→ Brief:
Without the images, set down each entry exactly.
┌─ Records for this task
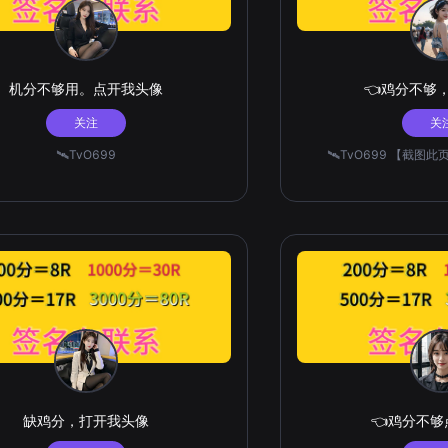
机分不够用。点开我头像
👈鸡分不够
关注
关
🛰️TvO699
🛰️TvO699 【截图
缺鸡分，打开我头像
👈鸡分不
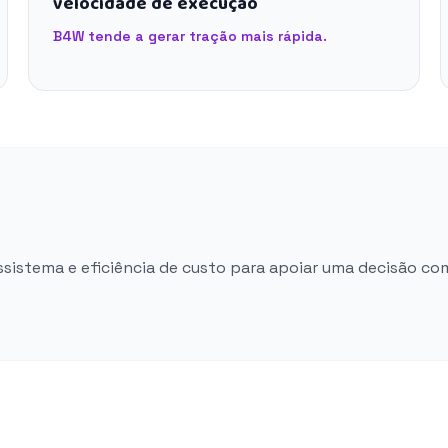
velocidade de execução
B4W tende a gerar tração mais rápida.
ossistema e eficiência de custo para apoiar uma decisão co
└─
→ Problem solution:
机分不够用。点开我头像
👈鸡分不够
关注
关
🛰️TvO699
🛰️TvO699 【截图
缺鸡分，打开我头像
👈鸡分不
velocidade de execução
B4W tende a gerar tração mais rápida.
ossistema e eficiência de custo para apoiar uma decisão co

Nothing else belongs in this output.